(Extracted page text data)
______
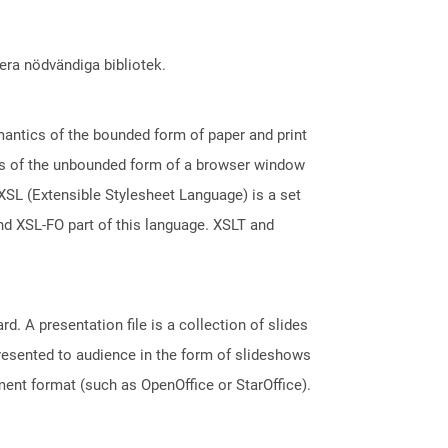
lera nödvändiga bibliotek.
antics of the bounded form of paper and print
cs of the unbounded form of a browser window
SL (Extensible Stylesheet Language) is a set
d XSL-FO part of this language. XSLT and
. A presentation file is a collection of slides
resented to audience in the form of slideshows
ent format (such as OpenOffice or StarOffice).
______
EXERCISE GOAL | Output every record above word for word, omitting any pictures they contain.

RESULT FOR THIS TASK |
lera nödvändiga bibliotek.
antics of the bounded form of paper and print
cs of the unbounded form of a browser window
SL (Extensible Stylesheet Language) is a set
d XSL-FO part of this language. XSLT and
. A presentation file is a collection of slides
resented to audience in the form of slideshows
ent format (such as OpenOffice or StarOffice).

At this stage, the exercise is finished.